Exercise goal: Beginning with the line where "Find left heart ventricle." appears, set down each line exactly until the records below end, and omit the pictures.
Records to use START
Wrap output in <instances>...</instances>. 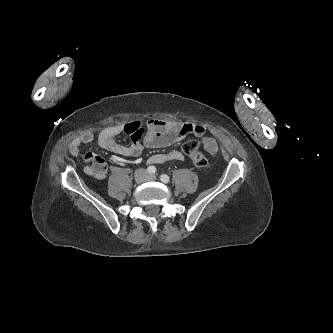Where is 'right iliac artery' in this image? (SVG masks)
Here are the masks:
<instances>
[{
	"instance_id": "1",
	"label": "right iliac artery",
	"mask_w": 333,
	"mask_h": 333,
	"mask_svg": "<svg viewBox=\"0 0 333 333\" xmlns=\"http://www.w3.org/2000/svg\"><path fill=\"white\" fill-rule=\"evenodd\" d=\"M147 171L150 173V174H154L156 172V168L154 166H149L147 168Z\"/></svg>"
}]
</instances>
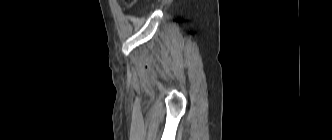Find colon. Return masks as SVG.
<instances>
[{
  "instance_id": "colon-1",
  "label": "colon",
  "mask_w": 332,
  "mask_h": 140,
  "mask_svg": "<svg viewBox=\"0 0 332 140\" xmlns=\"http://www.w3.org/2000/svg\"><path fill=\"white\" fill-rule=\"evenodd\" d=\"M137 0H123L125 3H135Z\"/></svg>"
}]
</instances>
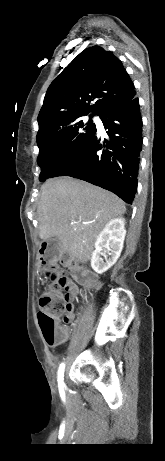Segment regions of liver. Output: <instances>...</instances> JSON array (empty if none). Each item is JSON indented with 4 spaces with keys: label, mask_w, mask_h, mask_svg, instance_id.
<instances>
[{
    "label": "liver",
    "mask_w": 165,
    "mask_h": 461,
    "mask_svg": "<svg viewBox=\"0 0 165 461\" xmlns=\"http://www.w3.org/2000/svg\"><path fill=\"white\" fill-rule=\"evenodd\" d=\"M125 212L124 202L100 187L71 177L49 179L37 209L39 236L57 237L64 251L86 263L103 227Z\"/></svg>",
    "instance_id": "1"
}]
</instances>
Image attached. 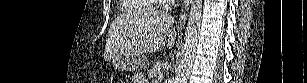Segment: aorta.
<instances>
[{
	"instance_id": "1",
	"label": "aorta",
	"mask_w": 307,
	"mask_h": 83,
	"mask_svg": "<svg viewBox=\"0 0 307 83\" xmlns=\"http://www.w3.org/2000/svg\"><path fill=\"white\" fill-rule=\"evenodd\" d=\"M202 19V0H193L185 32V44L176 71L175 83H187L193 67Z\"/></svg>"
}]
</instances>
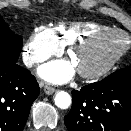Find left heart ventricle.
Masks as SVG:
<instances>
[{
	"label": "left heart ventricle",
	"instance_id": "obj_1",
	"mask_svg": "<svg viewBox=\"0 0 131 131\" xmlns=\"http://www.w3.org/2000/svg\"><path fill=\"white\" fill-rule=\"evenodd\" d=\"M126 43L120 35L108 36L88 49L79 50L72 55L78 70H92L105 63Z\"/></svg>",
	"mask_w": 131,
	"mask_h": 131
}]
</instances>
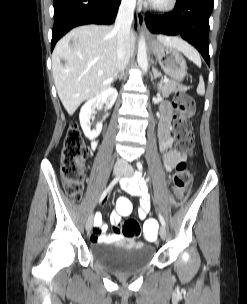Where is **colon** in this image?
Masks as SVG:
<instances>
[{
	"instance_id": "obj_1",
	"label": "colon",
	"mask_w": 247,
	"mask_h": 304,
	"mask_svg": "<svg viewBox=\"0 0 247 304\" xmlns=\"http://www.w3.org/2000/svg\"><path fill=\"white\" fill-rule=\"evenodd\" d=\"M174 110V133L177 149L181 154H189L194 146L190 118L195 112V102L192 97L186 94H177L174 100ZM87 154L88 149L78 124L73 122L64 140L60 172L64 189L75 201L81 199ZM173 182L175 190L181 198L191 182V174L185 162L181 161L178 163ZM116 207L118 213L122 215H127L132 210L131 203L127 199H120ZM121 230L128 238L135 239L141 235V226L134 219L126 220ZM155 230V222L148 221L145 225V231L142 232V237L155 238Z\"/></svg>"
}]
</instances>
Records to use END
Answer to the problem:
Find left heart ventricle.
Masks as SVG:
<instances>
[{
	"label": "left heart ventricle",
	"instance_id": "obj_1",
	"mask_svg": "<svg viewBox=\"0 0 131 131\" xmlns=\"http://www.w3.org/2000/svg\"><path fill=\"white\" fill-rule=\"evenodd\" d=\"M126 43L120 35L108 36L88 49L79 50L72 55L78 70H92L105 63Z\"/></svg>",
	"mask_w": 131,
	"mask_h": 131
}]
</instances>
Where is **colon** in this image?
Masks as SVG:
<instances>
[{
	"instance_id": "obj_1",
	"label": "colon",
	"mask_w": 247,
	"mask_h": 304,
	"mask_svg": "<svg viewBox=\"0 0 247 304\" xmlns=\"http://www.w3.org/2000/svg\"><path fill=\"white\" fill-rule=\"evenodd\" d=\"M174 110V133L177 149L181 154H189L194 146L190 118L195 112V102L192 97L186 94H177L174 100ZM87 154L88 149L78 124L73 122L64 140L60 172L64 189L75 201L81 199ZM173 182L175 190L181 198L191 182V174L185 162L181 161L178 163ZM116 207L118 213L122 215H127L132 210L131 203L127 199H120ZM121 230L128 238L135 239L141 235V226L134 219L126 220ZM155 230V222L148 221L145 225V231L142 232V237L155 238Z\"/></svg>"
}]
</instances>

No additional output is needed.